Köse A., Çizmeci S., Altan F. (Araştırmacı), Bulut Z. , Avcı T., Yeşilkaya Ö.
Mastitis meme bezindeki patojen etkenler tarafından indüklenen ve lokal bir inflamatuar yanıta neden olan bir hastalıktır. Koruyucu önlemlere rağmen subklinik mastitis keçilerde en önemli süt kayıp nedenleri arasında yer alarak keçi yetiştiriciliği endüstrisinde ciddi ekonomik kayıplara yol açmaktadır. Klinik muayene, görüntüleme teknikleri (ultrasonografik inceleme, endoskopi), süt örneklerinin bakteriyolojik incelemesi, immünolojik testler, biyobelirteçlerin tanımlanması (sütün sitolojik incelemesi, sütün elektro iletkenliğinin ölçümü) subklinik mastitis için kullanılan tanı yöntemleridir. Ancak her tanı yöntemin, teşhisin hızını ve doğruluğunu tehlikeye atabilecek sınırlamaları vardır. Bakteriyolojik ve sitolojik incelemelerin birlikte değerlendirilmesi subklinik mastit tanısı için en iyi yöntem olarak bilinmektedir. Sütün kalitesini düşürerek maliyetinin yükselmesinde oldukça etkili bir faktör olan SHS’nin artış derecesinin yükselmesi tek başına enfekte olmuş ve olmamış memeleri ayırt etmede yeterli olmayabilir. Bununla birlikte keçilerde meme bezindeki inflamatuar reaksiyonun tespiti için sütün sitolojik incelemesinde eşik değerler konusunda hala bir tartışma vardır. Somatik hücre sayımlarına ilişkin kabul edilebilir eşik değerler tam olarak ifade edilmemektedir. Mikroorganizmalara karşı yanıt olarak epitel hücreleri tarafından salgılanan katelisidin ve beta defensin gibi inflamatuar proteinler bulaşıcı bir olayın erken ve hassas biyobelirteçlerin teşhiste tercih edilmesine neden olur. Son yapılan çalışmalar hayvanlarda bağırsak ve süt mikrobiyatası ile mastitis arasında bir ilişki olduğu ortaya konulmaya başlanmıştır.

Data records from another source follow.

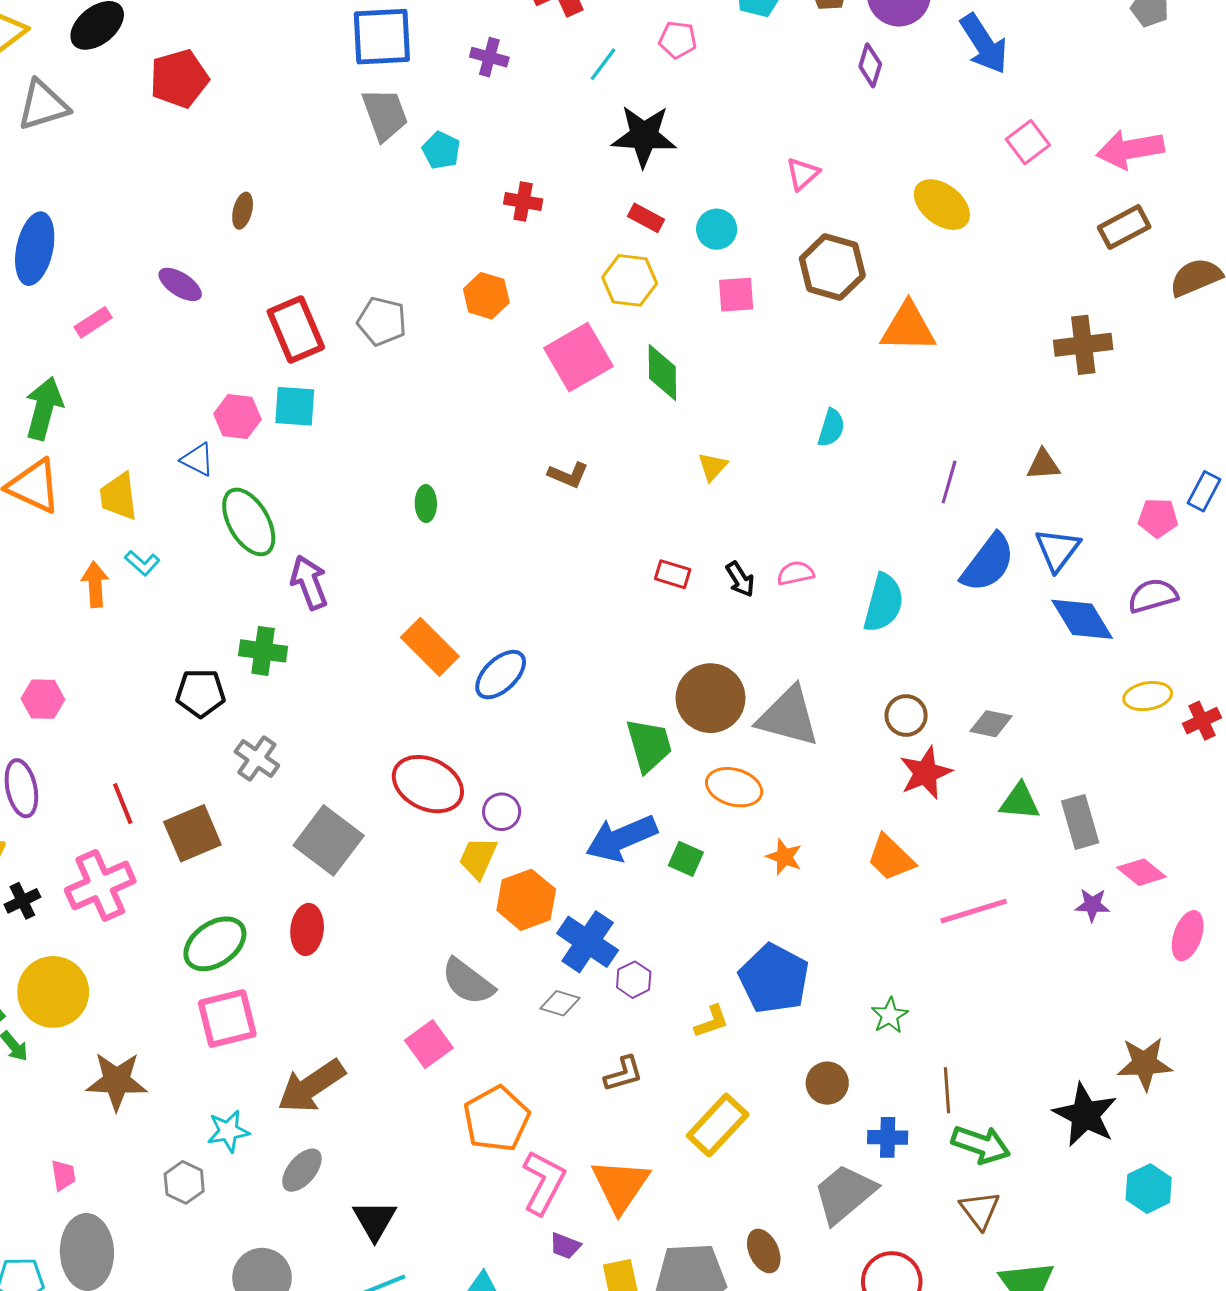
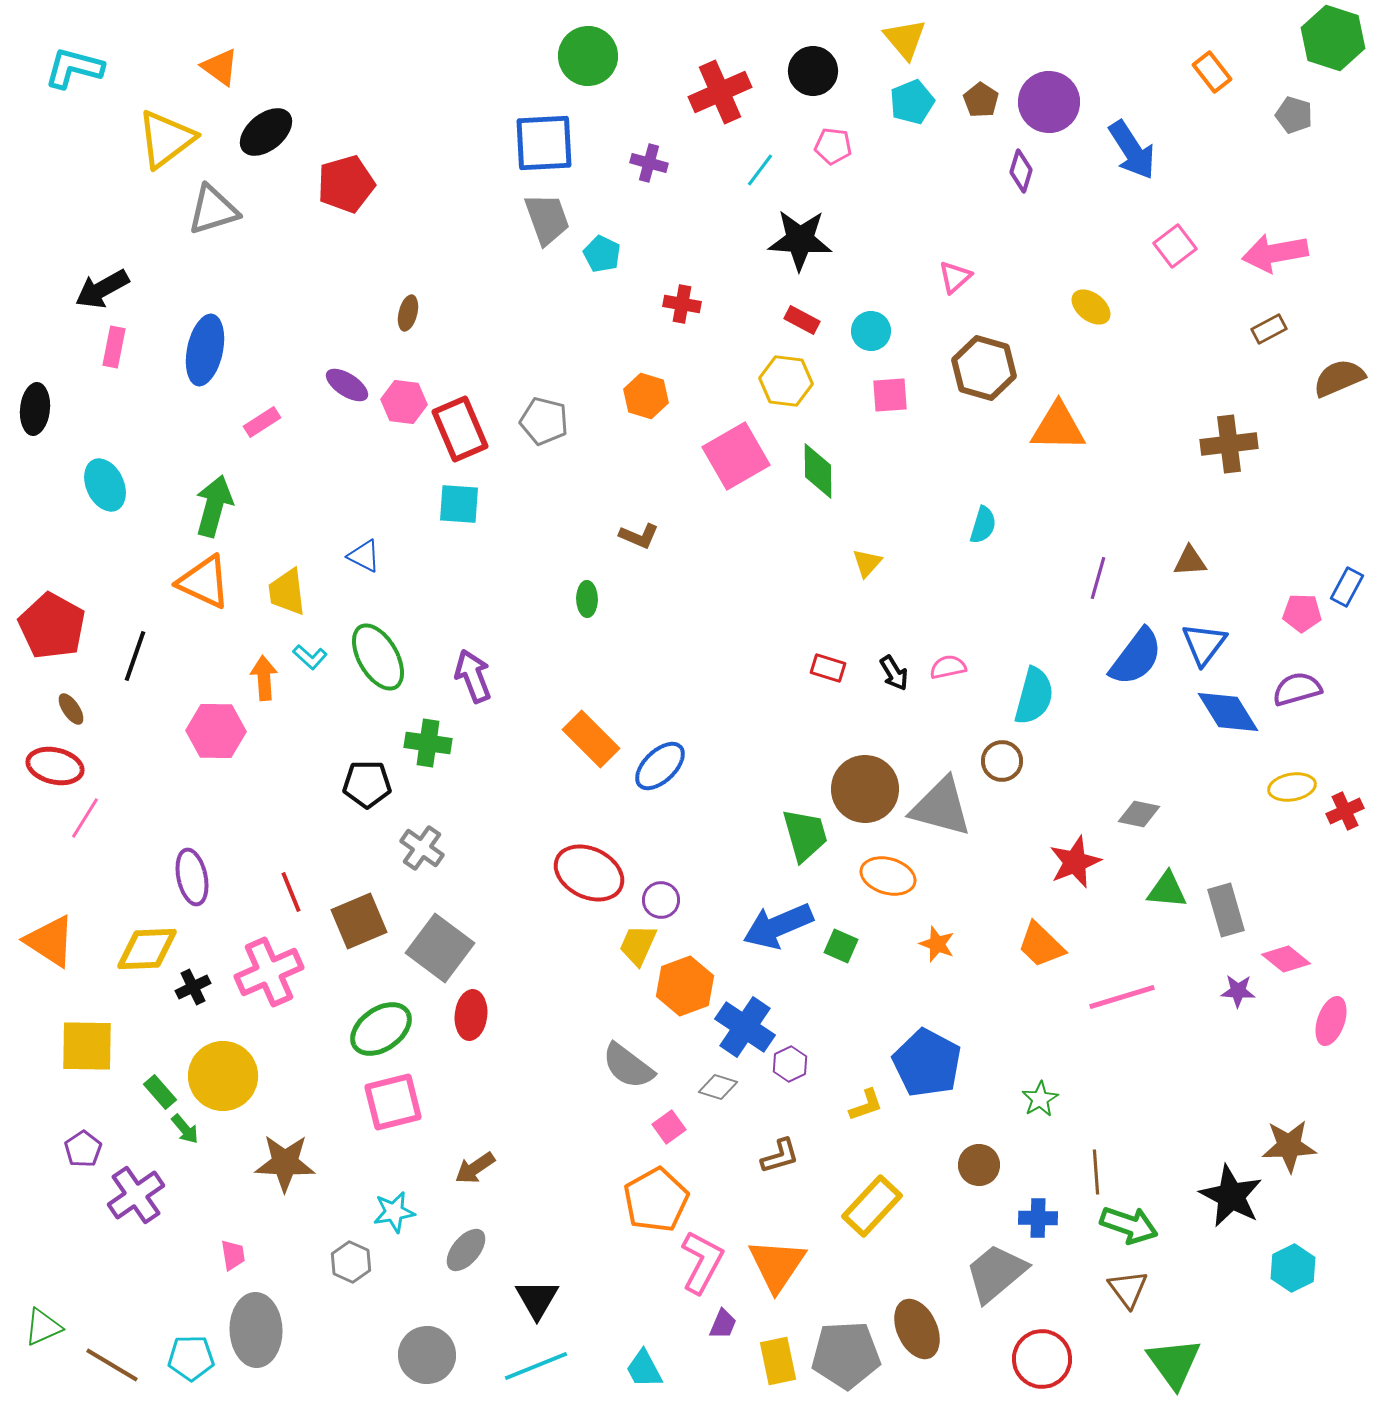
yellow ellipse: (942, 205) -> (1091, 307), size x0.7
brown rectangle: (1124, 227) -> (1269, 329), size x0.7
pink hexagon: (237, 417) -> (404, 402), moved
brown L-shape: (568, 475) -> (639, 536), moved
green ellipse: (249, 522) -> (378, 657), moved
pink hexagon: (43, 699) -> (216, 731), moved, size x1.4
brown circle: (906, 715) -> (1002, 761), moved
gray square: (329, 840) -> (440, 948), moved
pink square: (429, 1044) -> (669, 1127), moved, size x0.7
brown arrow: (311, 1086) -> (475, 1168), size x0.6
purple trapezoid: (565, 1246) -> (723, 1324), turned -88
brown ellipse: (764, 1251) -> (917, 1329), size x1.4

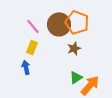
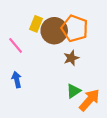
pink line: (33, 26) -> (16, 45), moved
yellow rectangle: (32, 47) -> (36, 24), moved

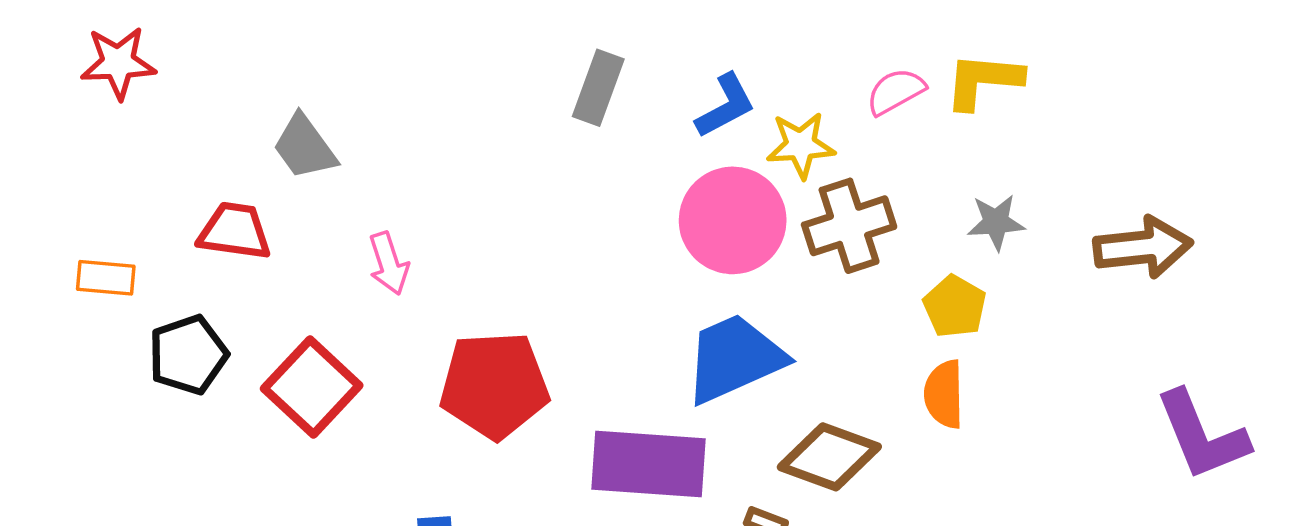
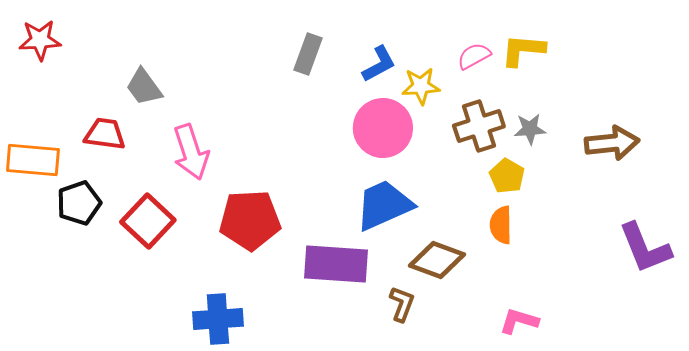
brown cross: (849, 226) -> (479, 126), moved
pink arrow: (389, 263) -> (191, 152), size x1.6
orange rectangle: (106, 278) -> (33, 160), size x1.6

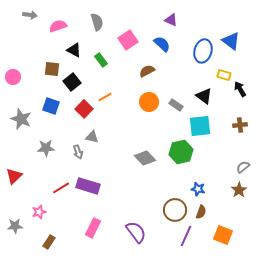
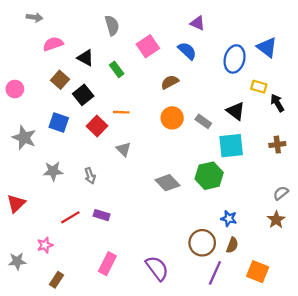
pink semicircle: (58, 26) -> (53, 44), moved
brown square: (52, 69) -> (60, 80), turned 35
orange line: (105, 97) -> (121, 112), turned 32
gray triangle: (92, 137) -> (124, 149), moved, turned 32
purple rectangle: (88, 186) -> (102, 215), size x0.6

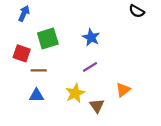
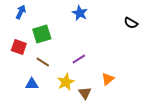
black semicircle: (137, 11) -> (131, 23), moved
blue star: (91, 37) -> (80, 13), moved
brown line: (39, 70) -> (43, 62), moved, turned 32

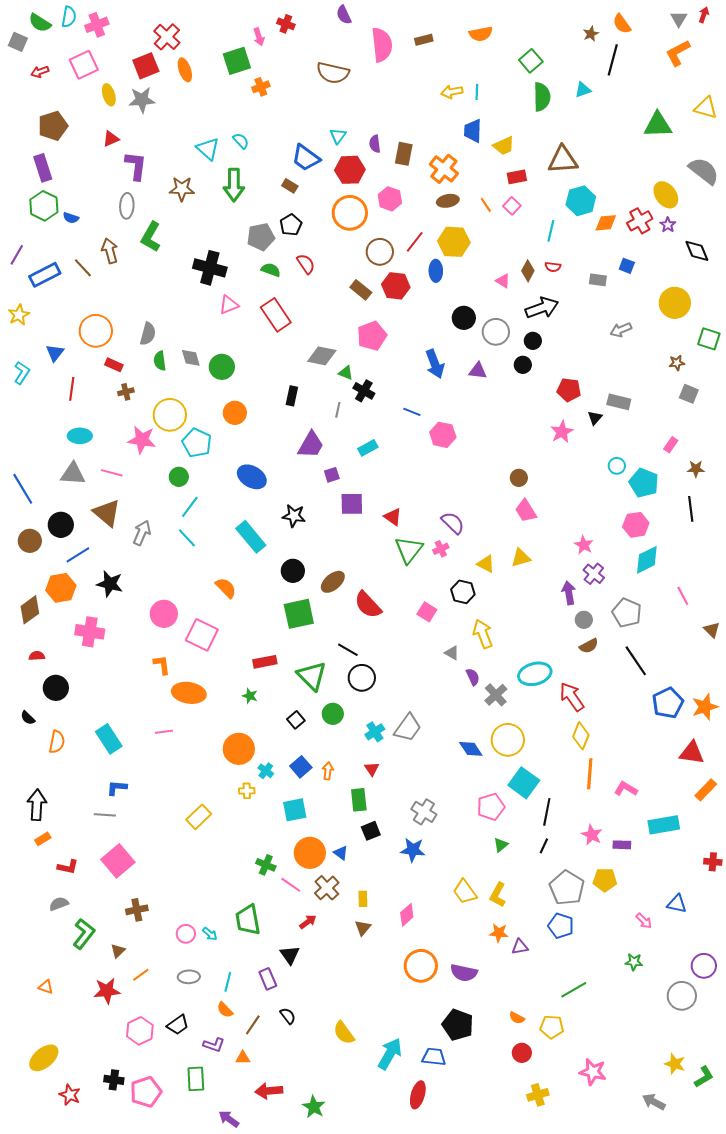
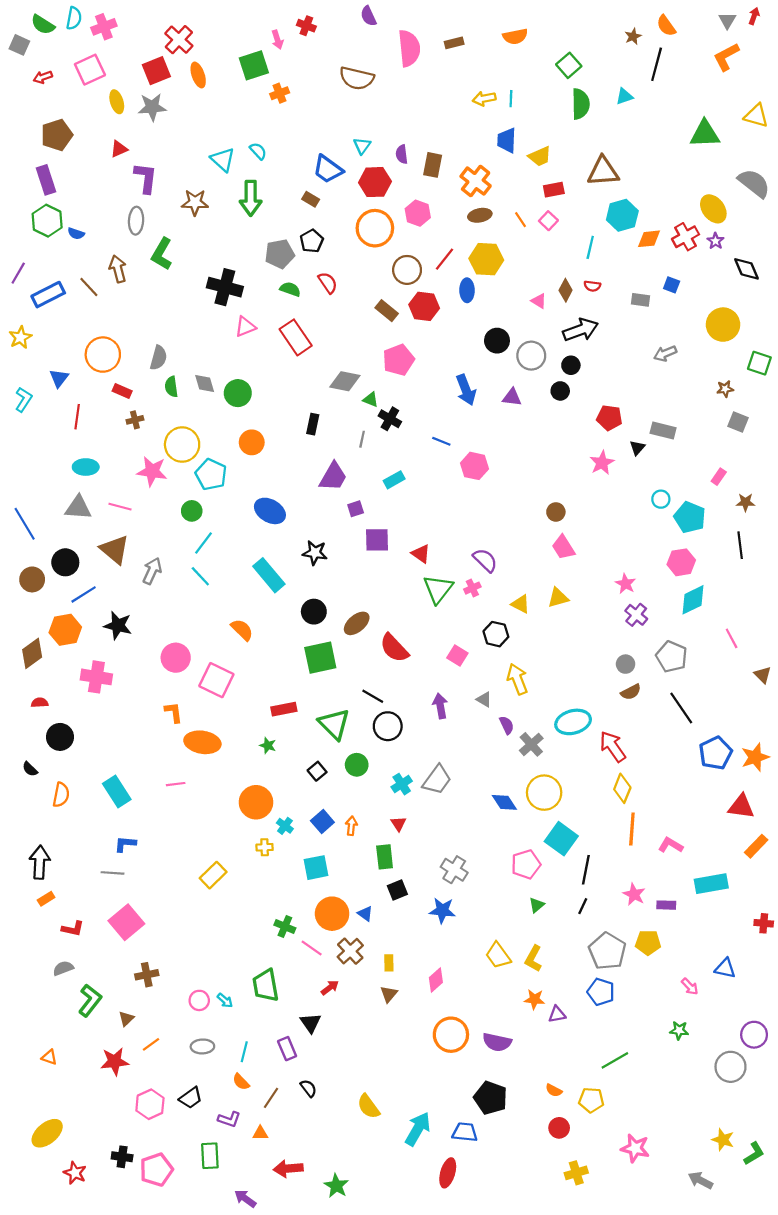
purple arrow: (569, 593) -> (440, 706), moved

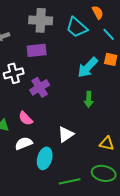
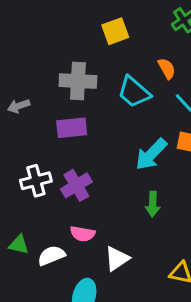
white cross: (14, 73) -> (36, 181), moved
pink semicircle: (26, 118) -> (83, 234), moved, turned -35
white semicircle: (24, 143) -> (51, 256), moved

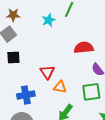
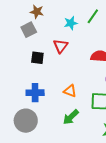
black square: (13, 58) -> (37, 58), moved
red triangle: (47, 72) -> (61, 46), moved

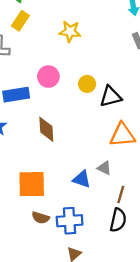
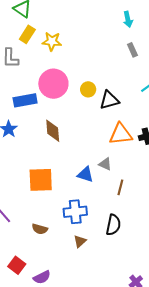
yellow star: (70, 31) -> (52, 41), moved
pink circle: (48, 77) -> (53, 84), size x1.5
brown semicircle: (41, 218) -> (40, 229), moved
black semicircle: (118, 220) -> (113, 225), moved

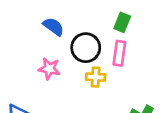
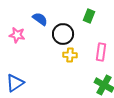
pink rectangle: (119, 53) -> (101, 52), moved
pink star: (49, 69) -> (17, 35), moved

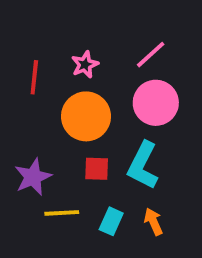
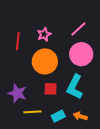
purple star: (33, 177) -> (17, 93), turned -30
cyan rectangle: (111, 221) -> (58, 116), turned 40
orange arrow: (153, 222) -> (80, 116), turned -48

Özellikle bu çalışmalar bağırsak mikrobiyotasındaki bozuklukların bağırsak-mukoza bariyerine zarar vererek mastitis gelişimine katkıda bulunduğunu öne sürmüştür. Bu durumda mastitis oluşumunun sadece meme bezinin patojen mikroorganizmalar tarafından enfekte olmasıyla değil aynı zamanda gastro-enterik patojenik yolla da ilişkili olduğunu düşündürmektedir. Bu nedenlerle mevcut çalışmada, keçilerde subklinik mastitis teşhisinde biyobelirteç olarak katelisidinin ve defensinlerin kullanımını ile süt ve dışkı mikrobiyatasının yeni nesil sekanslama yöntemi ile ortaya konmasıyla keçilerde subklinik mastitis teşhisinde yeni tanı yöntemleri ve tedavi protokollerinin oluşturulmasını sağlayarak subklinik mastitisin farklı bir bakış açısıyla değerlendirilmesi amaçlanmaktadır.
Aşağıdaki özellikli hedefler izlenerek, projenin amacına başarılı bir şekilde ulaşması sağlanacaktır.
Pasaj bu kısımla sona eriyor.